Он ведет нас в темный кабинет, где над маленьким огнем подвешен на крюке чайник. Комната черна от сажи, усыпана бумагами и книгами: сложно понять, куда сесть, особенно в белой одежде, поэтому я по-африкански опускаюсь на корточки.
Мы пьем английский чай (горькое, омерзительное пойло), и мой спутник объясняет, что у меня раскололся зуб, его нужно починить. Хозяин радостно потирает руки.
— Пациент? Превосходно!
— Боюсь, бесплатный, Натаниэль. Окажите мне любезность, если вас это не затруднит.
Я вижу, как у мистера Дрейкотта вытягивается лицо.
— У меня есть деньги, — поспешно говорю я, но он качает головой.
— Нет-нет, я не могу взять деньги с друга мистера Эшмола: всем, что у меня есть, я обязан ему, в том числе и этим домом.
— Глупости, дорогой Натаниэль: эта лаборатория — наше общее предприятие; где бы еще я смог осуществлять свои опыты?
По шаткой деревянной лестнице мы спускаемся в длинный подвал с низким потолком. По обеим стенам идут полки. На полках — стопки книг и бумаг, и множество бутылок и горшков с этикетками, как в аптечной лавке. Наклонившись, я читаю: «плоть гадюки», «гоанские камни», «hiera picra», «паучий шелк» и почти жду, что наткнусь на банку мышиных ресниц или драконьих зубов — это похоже на товар сиди Кабура. У одной стены стоит большая цилиндрическая печь, угли внутри мерцают красным, а возле печи на полу громоздятся темные кучи шлама, порошков и золы.

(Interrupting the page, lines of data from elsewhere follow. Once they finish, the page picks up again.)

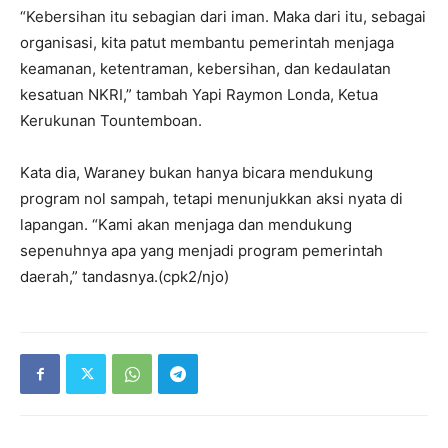
“Kebersihan itu sebagian dari iman. Maka dari itu, sebagai
organisasi, kita patut membantu pemerintah menjaga
keamanan, ketentraman, kebersihan, dan kedaulatan
kesatuan NKRI,” tambah Yapi Raymon Londa, Ketua
Kerukunan Tountemboan.
Kata dia, Waraney bukan hanya bicara mendukung
program nol sampah, tetapi menunjukkan aksi nyata di
lapangan. “Kami akan menjaga dan mendukung
sepenuhnya apa yang menjadi program pemerintah
daerah,” tandasnya.(cpk2/njo)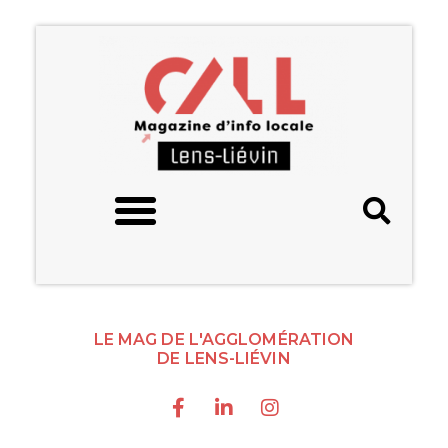
LE MAG DE L'AGGLOMÉRATION
DE LENS-LIÉVIN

В комнате сумрачно, пахнет серой; на столах расставлены сосуды и тигли, реторты и плавильные котлы, ступки и пестики, запачканные различными веществами. На одном столе расположилось целое собрание банок с личинками и зародышами животных; к доске приколот грызун, жизненно важными органами и скелетом наружу. Я вспоминаю тайный покой Зиданы, и волосы у меня на затылке встают дыбом.
— Может быть, мне лучше сходить с этим зубом к хирургу, пусть просто вырвут.
— Глупости, друг мой: нет нужды отдавать себя на растерзание варварам со щипцами и рычагами. У Натаниэля есть чудесная амальгама, которая проникает в любую дырочку и трещину и становится твердой как камень.
Решившись произнести вслух то, о чем думаю, я спрашиваю:
— Сэр, вы — алхимик?
— Я предпочитаю называть себя естественным философом, — весело отвечает Натаниэль. — Усердно изучающим скрытые законы вселенной.